AIM OF THE TASK:
Text in the records must be reproduced exactly, and pictures must be skipped.

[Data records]
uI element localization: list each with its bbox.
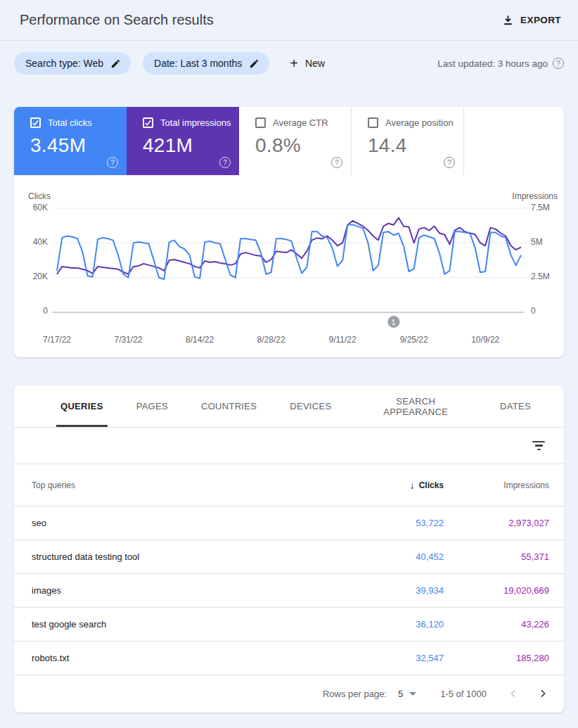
checkbox-checked-icon[interactable] — [143, 117, 153, 128]
date-range-chip[interactable]: Date: Last 3 months — [143, 52, 269, 75]
x-axis-tick: 8/28/22 — [257, 335, 285, 345]
previous-page-button[interactable] — [505, 685, 522, 702]
table-row[interactable]: robots.txt 32,547 185,280 — [14, 641, 564, 675]
checkbox-checked-icon[interactable] — [30, 117, 41, 128]
sort-desc-icon: ↓ — [410, 480, 415, 491]
annotation-marker[interactable]: 1 — [387, 316, 399, 328]
x-axis-tick: 8/14/22 — [186, 335, 214, 345]
metric-tile-total-clicks[interactable]: Total clicks 3.45M ? — [14, 107, 127, 175]
last-updated-text: Last updated: 3 hours ago — [437, 58, 548, 69]
checkbox-unchecked-icon[interactable] — [255, 117, 266, 128]
x-axis-tick: 9/11/22 — [329, 335, 357, 345]
query-cell: robots.txt — [32, 653, 338, 663]
left-axis-tick: 40K — [14, 237, 48, 248]
dropdown-caret-icon[interactable] — [409, 692, 416, 696]
search-type-chip[interactable]: Search type: Web — [14, 52, 131, 75]
impressions-cell: 185,280 — [444, 653, 549, 663]
checkbox-unchecked-icon[interactable] — [368, 117, 378, 128]
tab-devices[interactable]: DEVICES — [290, 385, 331, 427]
left-axis-title: Clicks — [28, 191, 51, 201]
query-cell: images — [32, 585, 338, 596]
left-axis-tick: 20K — [14, 272, 48, 282]
export-button[interactable]: EXPORT — [502, 14, 561, 26]
table-row[interactable]: structured data testing tool 40,452 55,3… — [14, 540, 564, 574]
query-cell: structured data testing tool — [32, 551, 338, 562]
new-filter-label: New — [305, 58, 325, 69]
column-header-top-queries[interactable]: Top queries — [32, 480, 338, 490]
metric-tile-average-position[interactable]: Average position 14.4 ? — [352, 107, 464, 175]
next-page-button[interactable] — [534, 685, 551, 702]
metric-tile-average-ctr[interactable]: Average CTR 0.8% ? — [239, 107, 352, 175]
rows-per-page-value[interactable]: 5 — [398, 689, 403, 699]
metric-tile-total-impressions[interactable]: Total impressions 421M ? — [127, 107, 239, 175]
tab-search-appearance[interactable]: SEARCH APPEARANCE — [364, 385, 467, 427]
page-title: Performance on Search results — [20, 12, 214, 28]
help-icon: ? — [219, 157, 231, 168]
metric-value: 14.4 — [368, 134, 463, 157]
tab-pages[interactable]: PAGES — [136, 385, 168, 427]
x-axis-tick: 9/25/22 — [400, 335, 428, 345]
left-axis-tick: 60K — [14, 203, 48, 213]
right-axis-tick: 5M — [531, 237, 564, 248]
rows-per-page-label: Rows per page: — [323, 689, 387, 699]
impressions-cell: 2,973,027 — [444, 518, 549, 528]
clicks-cell: 40,452 — [338, 551, 444, 562]
column-header-clicks-label: Clicks — [419, 480, 444, 490]
dimension-tabs: QUERIES PAGES COUNTRIES DEVICES SEARCH A… — [14, 385, 564, 428]
help-icon: ? — [107, 157, 118, 168]
left-axis-tick: 0 — [14, 306, 48, 317]
right-axis-tick: 0 — [531, 306, 564, 317]
metric-value: 0.8% — [255, 134, 351, 157]
help-icon[interactable]: ? — [553, 58, 564, 69]
metric-help[interactable]: ? — [107, 155, 118, 169]
performance-chart-panel: Total clicks 3.45M ? Total impressions 4… — [14, 107, 564, 357]
tab-queries[interactable]: QUERIES — [60, 385, 103, 427]
table-footer: Rows per page: 5 1-5 of 1000 — [14, 675, 564, 712]
time-series-chart[interactable]: Clicks Impressions 60K 40K 20K 0 7.5M 5M… — [14, 175, 564, 357]
metric-label: Total impressions — [160, 117, 231, 128]
table-header-row: Top queries ↓ Clicks Impressions — [14, 464, 564, 506]
tab-countries[interactable]: COUNTRIES — [201, 385, 257, 427]
filter-icon[interactable] — [532, 441, 545, 451]
line-chart-plot — [53, 208, 524, 312]
last-updated: Last updated: 3 hours ago ? — [437, 58, 564, 69]
metric-value: 3.45M — [30, 134, 127, 157]
table-row[interactable]: seo 53,722 2,973,027 — [14, 506, 564, 540]
metric-label: Total clicks — [48, 117, 92, 128]
edit-pencil-icon — [249, 58, 259, 69]
help-icon: ? — [444, 157, 455, 168]
clicks-cell: 36,120 — [338, 619, 444, 630]
export-label: EXPORT — [520, 15, 561, 25]
x-axis-tick: 7/17/22 — [43, 335, 71, 345]
impressions-cell: 19,020,669 — [444, 585, 549, 596]
x-axis-tick: 10/9/22 — [471, 335, 499, 345]
help-icon: ? — [331, 157, 342, 168]
table-filter-row — [14, 428, 564, 464]
download-icon — [502, 14, 514, 26]
chevron-right-icon — [537, 688, 548, 699]
metric-label: Average position — [385, 117, 454, 128]
tab-dates[interactable]: DATES — [500, 385, 531, 427]
column-header-impressions[interactable]: Impressions — [444, 480, 549, 490]
page-header: Performance on Search results EXPORT — [0, 0, 578, 41]
metric-help[interactable]: ? — [219, 155, 231, 169]
chevron-left-icon — [508, 688, 519, 699]
metric-tiles: Total clicks 3.45M ? Total impressions 4… — [14, 107, 564, 175]
pagination-range: 1-5 of 1000 — [440, 689, 487, 699]
clicks-cell: 53,722 — [338, 518, 444, 528]
metric-help[interactable]: ? — [331, 155, 342, 169]
date-range-chip-label: Date: Last 3 months — [154, 58, 242, 69]
impressions-cell: 43,226 — [444, 619, 549, 630]
table-row[interactable]: test google search 36,120 43,226 — [14, 608, 564, 641]
table-row[interactable]: images 39,934 19,020,669 — [14, 574, 564, 608]
clicks-cell: 32,547 — [338, 653, 444, 663]
filter-bar: Search type: Web Date: Last 3 months + N… — [14, 52, 564, 75]
query-cell: seo — [32, 518, 338, 528]
column-header-clicks[interactable]: ↓ Clicks — [338, 480, 444, 491]
metric-help[interactable]: ? — [444, 155, 455, 169]
new-filter-button[interactable]: + New — [290, 56, 325, 70]
right-axis-title: Impressions — [512, 191, 558, 201]
clicks-cell: 39,934 — [338, 585, 444, 596]
dimensions-table-panel: QUERIES PAGES COUNTRIES DEVICES SEARCH A… — [14, 385, 564, 713]
x-axis-tick: 7/31/22 — [115, 335, 143, 345]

EXPECTED ANSWER:
uI element localization: list each with its bbox.
checkbox-checked-icon[interactable] — [143, 117, 153, 128]
date-range-chip[interactable]: Date: Last 3 months — [143, 52, 269, 75]
x-axis-tick: 8/28/22 — [257, 335, 285, 345]
previous-page-button[interactable] — [505, 685, 522, 702]
table-row[interactable]: robots.txt 32,547 185,280 — [14, 641, 564, 675]
checkbox-checked-icon[interactable] — [30, 117, 41, 128]
sort-desc-icon: ↓ — [410, 480, 415, 491]
annotation-marker[interactable]: 1 — [387, 316, 399, 328]
x-axis-tick: 8/14/22 — [186, 335, 214, 345]
metric-tile-total-clicks[interactable]: Total clicks 3.45M ? — [14, 107, 127, 175]
last-updated-text: Last updated: 3 hours ago — [437, 58, 548, 69]
checkbox-unchecked-icon[interactable] — [255, 117, 266, 128]
x-axis-tick: 9/11/22 — [329, 335, 357, 345]
query-cell: robots.txt — [32, 653, 338, 663]
left-axis-tick: 40K — [14, 237, 48, 248]
dropdown-caret-icon[interactable] — [409, 692, 416, 696]
search-type-chip[interactable]: Search type: Web — [14, 52, 131, 75]
impressions-cell: 185,280 — [444, 653, 549, 663]
checkbox-unchecked-icon[interactable] — [368, 117, 378, 128]
tab-devices[interactable]: DEVICES — [290, 385, 331, 427]
left-axis-title: Clicks — [28, 191, 51, 201]
query-cell: images — [32, 585, 338, 596]
left-axis-tick: 20K — [14, 272, 48, 282]
export-button[interactable]: EXPORT — [502, 14, 561, 26]
table-row[interactable]: structured data testing tool 40,452 55,3… — [14, 540, 564, 574]
query-cell: structured data testing tool — [32, 551, 338, 562]
new-filter-label: New — [305, 58, 325, 69]
column-header-top-queries[interactable]: Top queries — [32, 480, 338, 490]
metric-tile-average-position[interactable]: Average position 14.4 ? — [352, 107, 464, 175]
next-page-button[interactable] — [534, 685, 551, 702]
metric-tile-average-ctr[interactable]: Average CTR 0.8% ? — [239, 107, 352, 175]
rows-per-page-value[interactable]: 5 — [398, 689, 403, 699]
metric-tile-total-impressions[interactable]: Total impressions 421M ? — [127, 107, 239, 175]
tab-search-appearance[interactable]: SEARCH APPEARANCE — [364, 385, 467, 427]
page-title: Performance on Search results — [20, 12, 214, 28]
help-icon: ? — [219, 157, 231, 168]
metric-value: 14.4 — [368, 134, 463, 157]
tab-pages[interactable]: PAGES — [136, 385, 168, 427]
x-axis-tick: 9/25/22 — [400, 335, 428, 345]
left-axis-tick: 60K — [14, 203, 48, 213]
right-axis-tick: 5M — [531, 237, 564, 248]
rows-per-page-label: Rows per page: — [323, 689, 387, 699]
impressions-cell: 2,973,027 — [444, 518, 549, 528]
clicks-cell: 40,452 — [338, 551, 444, 562]
column-header-clicks-label: Clicks — [419, 480, 444, 490]
dimension-tabs: QUERIES PAGES COUNTRIES DEVICES SEARCH A… — [14, 385, 564, 428]
help-icon: ? — [107, 157, 118, 168]
left-axis-tick: 0 — [14, 306, 48, 317]
right-axis-tick: 0 — [531, 306, 564, 317]
metric-value: 0.8% — [255, 134, 351, 157]
help-icon[interactable]: ? — [553, 58, 564, 69]
metric-help[interactable]: ? — [107, 155, 118, 169]
performance-chart-panel: Total clicks 3.45M ? Total impressions 4… — [14, 107, 564, 357]
tab-queries[interactable]: QUERIES — [60, 385, 103, 427]
table-footer: Rows per page: 5 1-5 of 1000 — [14, 675, 564, 712]
time-series-chart[interactable]: Clicks Impressions 60K 40K 20K 0 7.5M 5M… — [14, 175, 564, 357]
metric-label: Total impressions — [160, 117, 231, 128]
table-header-row: Top queries ↓ Clicks Impressions — [14, 464, 564, 506]
tab-countries[interactable]: COUNTRIES — [201, 385, 257, 427]
filter-icon[interactable] — [532, 441, 545, 451]
line-chart-plot — [53, 208, 524, 312]
last-updated: Last updated: 3 hours ago ? — [437, 58, 564, 69]
metric-value: 3.45M — [30, 134, 127, 157]
table-row[interactable]: seo 53,722 2,973,027 — [14, 506, 564, 540]
metric-label: Total clicks — [48, 117, 92, 128]
edit-pencil-icon — [249, 58, 259, 69]
help-icon: ? — [444, 157, 455, 168]
clicks-cell: 36,120 — [338, 619, 444, 630]
export-label: EXPORT — [520, 15, 561, 25]
x-axis-tick: 7/17/22 — [43, 335, 71, 345]
impressions-cell: 19,020,669 — [444, 585, 549, 596]
x-axis-tick: 10/9/22 — [471, 335, 499, 345]
help-icon: ? — [331, 157, 342, 168]
table-filter-row — [14, 428, 564, 464]
download-icon — [502, 14, 514, 26]
chevron-right-icon — [537, 688, 548, 699]
metric-label: Average position — [385, 117, 454, 128]
tab-dates[interactable]: DATES — [500, 385, 531, 427]
column-header-impressions[interactable]: Impressions — [444, 480, 549, 490]
page-header: Performance on Search results EXPORT — [0, 0, 578, 41]
metric-help[interactable]: ? — [219, 155, 231, 169]
chevron-left-icon — [508, 688, 519, 699]
metric-tiles: Total clicks 3.45M ? Total impressions 4… — [14, 107, 564, 175]
pagination-range: 1-5 of 1000 — [440, 689, 487, 699]
clicks-cell: 53,722 — [338, 518, 444, 528]
metric-help[interactable]: ? — [331, 155, 342, 169]
date-range-chip-label: Date: Last 3 months — [154, 58, 242, 69]
impressions-cell: 43,226 — [444, 619, 549, 630]
table-row[interactable]: test google search 36,120 43,226 — [14, 608, 564, 641]
table-row[interactable]: images 39,934 19,020,669 — [14, 574, 564, 608]
clicks-cell: 32,547 — [338, 653, 444, 663]
filter-bar: Search type: Web Date: Last 3 months + N… — [14, 52, 564, 75]
query-cell: seo — [32, 518, 338, 528]
column-header-clicks[interactable]: ↓ Clicks — [338, 480, 444, 491]
metric-help[interactable]: ? — [444, 155, 455, 169]
new-filter-button[interactable]: + New — [290, 56, 325, 70]
right-axis-title: Impressions — [512, 191, 558, 201]
clicks-cell: 39,934 — [338, 585, 444, 596]
dimensions-table-panel: QUERIES PAGES COUNTRIES DEVICES SEARCH A… — [14, 385, 564, 713]
x-axis-tick: 7/31/22 — [115, 335, 143, 345]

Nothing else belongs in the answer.